# Spud died 😭



## Spud_The_Rat

My rat spud was the very best rat. He was sick his whole like. He started to lose weight. He still was eating alot. I woke up for work gave them both loves when I got home spud was in his normal spot looking at me do I opened up the cage and noticed his eyes were weird looking. He was still warm. He must have died shortly before I got home. I was so crushed. I debated giving up his brother and selling the cage. A double cn cage was a bit to big for one rat and I know they can't be alone. .... Long story short I ended up with three more rats. Siffs been really depressed since his brother died I'm still getting him used to the other rats but here is a few pictures. The light colored one I'm naming yam... After spud. Because spud was my little sweet potato.


----------



## XxRat LoverxX

I'm so sorry about Spud. Losing someone you love is one of the worst feelings in life. But I'm positively sure you gave Spud a good life, and he was very happy with you as his owner. Best wishes to you and Siffs.


----------



## CuriousWhiskers

I'm sorry. I just got my first rat and I can't imagine how terrible I will feel when he passes. I've had other dearly loved pets pass and it is the worst feeling I have ever experienced. Just to throw out something, it sounds sort of like worms. Because don't worms feed on the nutrients you eat, so no matter how much you eat, you don't get any nutrients?


----------



## Rachcamx10

CuriousWhiskers said:


> I'm sorry. I just got my first rat and I can't imagine how terrible I will feel when he passes. I've had other dearly loved pets pass and it is the worst feeling I have ever experienced. Just to throw out something, it sounds sort of like worms.

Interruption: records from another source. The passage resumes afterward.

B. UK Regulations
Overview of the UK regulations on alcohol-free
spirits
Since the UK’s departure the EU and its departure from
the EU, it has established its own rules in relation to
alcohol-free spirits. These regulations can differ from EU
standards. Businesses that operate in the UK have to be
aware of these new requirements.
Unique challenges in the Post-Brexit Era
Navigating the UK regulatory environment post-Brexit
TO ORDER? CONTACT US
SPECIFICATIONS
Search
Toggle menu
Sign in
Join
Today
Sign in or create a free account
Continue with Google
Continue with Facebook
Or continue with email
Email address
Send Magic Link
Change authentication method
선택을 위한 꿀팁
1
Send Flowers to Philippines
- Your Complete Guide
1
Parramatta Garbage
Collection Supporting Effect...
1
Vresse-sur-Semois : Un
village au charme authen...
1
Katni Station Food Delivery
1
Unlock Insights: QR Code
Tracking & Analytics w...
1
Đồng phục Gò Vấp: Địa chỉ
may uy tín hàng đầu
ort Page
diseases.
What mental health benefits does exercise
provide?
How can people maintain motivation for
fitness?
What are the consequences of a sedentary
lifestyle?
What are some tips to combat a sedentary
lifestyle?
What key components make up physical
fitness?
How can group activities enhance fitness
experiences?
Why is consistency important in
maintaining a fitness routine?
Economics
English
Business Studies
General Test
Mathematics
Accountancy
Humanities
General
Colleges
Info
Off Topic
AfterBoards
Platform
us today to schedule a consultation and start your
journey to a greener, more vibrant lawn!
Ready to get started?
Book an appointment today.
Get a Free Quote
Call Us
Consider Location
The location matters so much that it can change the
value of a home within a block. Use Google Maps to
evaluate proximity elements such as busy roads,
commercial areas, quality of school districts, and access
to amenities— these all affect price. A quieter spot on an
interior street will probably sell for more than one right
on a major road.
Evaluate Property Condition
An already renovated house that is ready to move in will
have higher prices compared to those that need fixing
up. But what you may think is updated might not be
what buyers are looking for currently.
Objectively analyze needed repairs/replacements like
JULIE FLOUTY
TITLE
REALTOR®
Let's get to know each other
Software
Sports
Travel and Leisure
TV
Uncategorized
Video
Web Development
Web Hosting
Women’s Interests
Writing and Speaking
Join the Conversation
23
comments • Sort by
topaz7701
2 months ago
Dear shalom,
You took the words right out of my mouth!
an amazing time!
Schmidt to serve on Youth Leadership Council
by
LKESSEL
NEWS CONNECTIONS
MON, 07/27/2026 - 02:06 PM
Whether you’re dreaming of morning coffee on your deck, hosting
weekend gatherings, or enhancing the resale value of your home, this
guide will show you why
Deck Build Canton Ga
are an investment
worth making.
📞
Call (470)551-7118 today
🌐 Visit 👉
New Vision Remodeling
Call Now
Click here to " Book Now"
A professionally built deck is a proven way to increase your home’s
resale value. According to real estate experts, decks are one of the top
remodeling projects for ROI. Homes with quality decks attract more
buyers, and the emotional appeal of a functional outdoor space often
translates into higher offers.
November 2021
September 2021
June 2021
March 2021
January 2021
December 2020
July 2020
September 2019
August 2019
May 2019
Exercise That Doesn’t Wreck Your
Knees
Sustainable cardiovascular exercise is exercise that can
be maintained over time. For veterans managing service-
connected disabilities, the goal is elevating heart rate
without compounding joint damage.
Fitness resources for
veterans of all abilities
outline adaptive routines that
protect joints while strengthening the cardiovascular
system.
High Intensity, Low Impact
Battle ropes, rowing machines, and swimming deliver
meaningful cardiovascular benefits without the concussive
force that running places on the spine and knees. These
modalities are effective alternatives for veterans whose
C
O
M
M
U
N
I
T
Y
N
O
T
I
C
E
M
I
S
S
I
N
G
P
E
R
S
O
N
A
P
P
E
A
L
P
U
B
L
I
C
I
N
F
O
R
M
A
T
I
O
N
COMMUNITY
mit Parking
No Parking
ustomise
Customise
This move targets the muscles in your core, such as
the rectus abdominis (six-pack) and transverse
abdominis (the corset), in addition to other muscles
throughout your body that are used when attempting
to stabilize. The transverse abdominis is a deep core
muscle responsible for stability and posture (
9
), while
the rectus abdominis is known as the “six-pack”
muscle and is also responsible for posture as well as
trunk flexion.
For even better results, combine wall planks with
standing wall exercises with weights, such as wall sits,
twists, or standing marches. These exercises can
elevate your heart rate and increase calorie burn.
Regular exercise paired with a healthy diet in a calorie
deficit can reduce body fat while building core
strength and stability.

Because don't worms feed on the nutrients you eat, so no matter how much you eat, you don't get any nutrients?


Hi, I'm just curious because you said you got your first rat....rats do need to be in pairs or groups, so I don't know if that was just a general term or you only do have one rat. If you do only have one rat, please make sure you get another rat to keep your rat company.


----------